Functional heterogeneity of cancer-associated fibroblasts
Functional diversity of prostate CAFs has been observed in some stromal specific markers. For instance, p62 plays a role in the regulation of prostate TME43. Loss of p62 in the stroma promotes prostate cancer growth and is associated with high Gleason score tumors43. CD90 is another stromal specific marker that is related to cancer progression. Stromal cells with high levels of CD90 have more tumor promoting effects than cells with low levels of CD9044. In addition, some stromal biomarkers are related to the cancer phenotypic switch. For example, CXCL-13 is expressed in tumor-associated myofibroblasts and induced by depleted androgen. The rise of CXCL-13 is related to the progress of advanced prostate cancer45. Likewise, CD105, the cell surface endoglin, is heterogeneously expressed in stromal fibroblastic cells, and CD105-positive fibroblasts promote neuroendocrine differentiation of prostate cancer46. In addition, in prostate stroma, loss of TGF-β receptor type II expression contributes to tumorigenesis, progression, and invasion44,47.
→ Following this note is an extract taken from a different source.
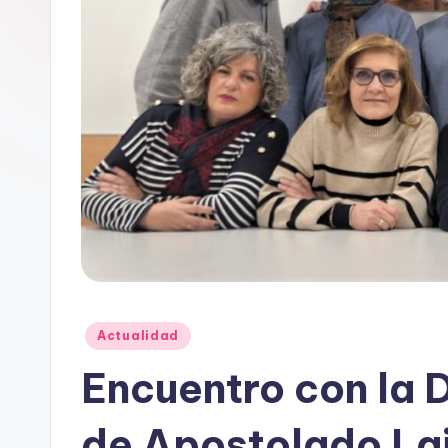
Publicado
Actualidad
en
Encuentro con la 
de Apostolado La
The heterogeneous population of cells in CAFs is further verified with single-cell technology23. In the human prostate, six subpopulations of CAFs have been discovered by single-cell RNA sequencing48. These CAF clusters secrete a series of different cytokines with variable immunomodulatory property. Among these clusters, one with CCL2 expression aids in the recruitment of myeloid cells to the TME and correlates with poor clinical outcomes or metastatic potential, while another cluster with CXCL-12 expression recruits mast cells, eosinophils, innate lymphoid cells, and T helper 2 cells. Those inflammatory cells contribute to tumor growth and progression through promoting tumor-associated macrophage activation48.
The heterogeneity of CAFs is also determined by the coevolution of epithelial and stromal cells and their relationship in each stage of tumor development23. CAFs obtained from prostate cancers at different stages revealed that CAF secretome evolves during prostate cancer progression49. The molecular profile of growth factors is expressed differentially at different cancer stages50. For example, the level of fibroblast growth factor 7 is high in localized prostate cancer-derived CAFs, while matrix metallopeptidase 11 and heat-shock 70 kDa protein 1 A are high in CAFs of metastatic tumors51.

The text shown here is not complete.